The No. 1 retail trend for 2014 will be innovation powered by advanced analytics. Why? Because retailers with the ability to surface and validate new ideas from customer data will be able to test new ideas faster, launch them faster in stores, and roll out profitable programs faster.
Retail is in the midst of significant transformation. This transformation is about thinking differently. Old operations and systems do not apply. Out-of-the box thinking has:
- Created transformations at established companies, like Belk and Macy’s.
- Transformed the retail landscape with players like Amazon and Google.
- Created new companies like Gilt Groupe.
This rapid change has been spurred by the power shift to consumers and enabled by the speed of new computing platforms. According to a recent survey from KPMG, retail executives cited social media (71 percent) and mobile and online shopping (52 percent) as the most relevant technology trends for their industry. In the same study, executives say data analytics is being used for customer insight (72 percent), brand and product management (67 percent), and pricing decisions (56 percent).
Experiments are everywhere
Clearly, retailers (and consumer goods companies) are experimenting more with new ideas.
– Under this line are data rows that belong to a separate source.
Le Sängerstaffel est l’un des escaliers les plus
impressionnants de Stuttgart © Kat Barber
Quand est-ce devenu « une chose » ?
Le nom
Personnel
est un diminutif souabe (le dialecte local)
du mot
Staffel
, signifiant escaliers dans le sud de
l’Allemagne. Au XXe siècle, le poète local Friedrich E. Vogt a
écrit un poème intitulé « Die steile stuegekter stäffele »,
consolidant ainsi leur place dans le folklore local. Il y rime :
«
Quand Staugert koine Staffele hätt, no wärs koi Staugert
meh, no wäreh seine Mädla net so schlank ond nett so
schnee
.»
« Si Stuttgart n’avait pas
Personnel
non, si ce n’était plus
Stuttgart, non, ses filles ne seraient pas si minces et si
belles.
One major department store is resetting a major store twice a day to cater to changing store demographics. Another is using technology to monitor our movements in the store. More retailers are testing mobile checkout and roving associates with tablets a la Apple.
New online environments create relevant community for populations of customers and provide information, advice, service shoppers cannot get elsewhere and allows purchases.
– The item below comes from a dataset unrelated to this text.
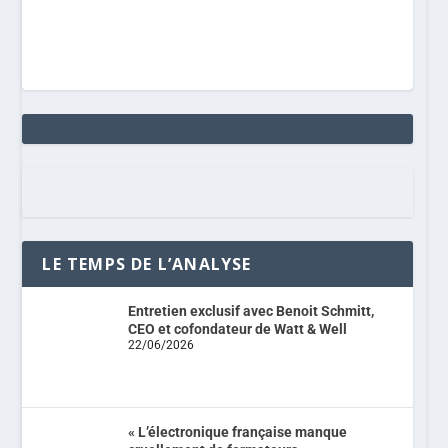
LE TEMPS DE L’ANALYSE
Entretien exclusif avec Benoit Schmitt,
CEO et cofondateur de Watt & Well
22/06/2026
« L’électronique française manque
In recent weeks, Amazon announced a partnership with the United States Postal Service to reclaim a full 1/7 of the year for their business - by announcing Sunday delivery. We can all enjoy next day shipping from multiple retailers and now we have same day delivery. Amazon is quietly sharing some warehouses with Procter & Gamble and other suppliers, so Amazon gains an advantage over retailers like Costco and Walmart in delivering consumer goods to us. Even a small slice of this gigantic business moving online is huge: $16 billion in 2012 at just 2 percent of consumer goods sales online.
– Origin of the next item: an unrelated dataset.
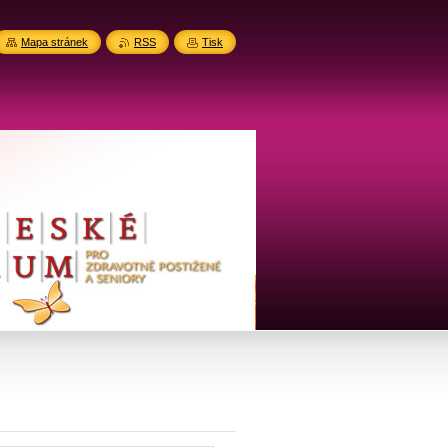
Mapa stránek
RSS
Tisk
Amazon is changing shoppers’ expectations by offering the “impossible.” SAS Retail executive advisor Lori Schafer notes "Consumers expect immediate gratification.”
Investment areas for the future
Retailers with an analytical foundation will be able to meet these demands and create new ideas faster, deliver goods more effectively. As these trends continue, look for innovation labs, analytical centers of excellence, and recruitment of more analytical talent in 2014.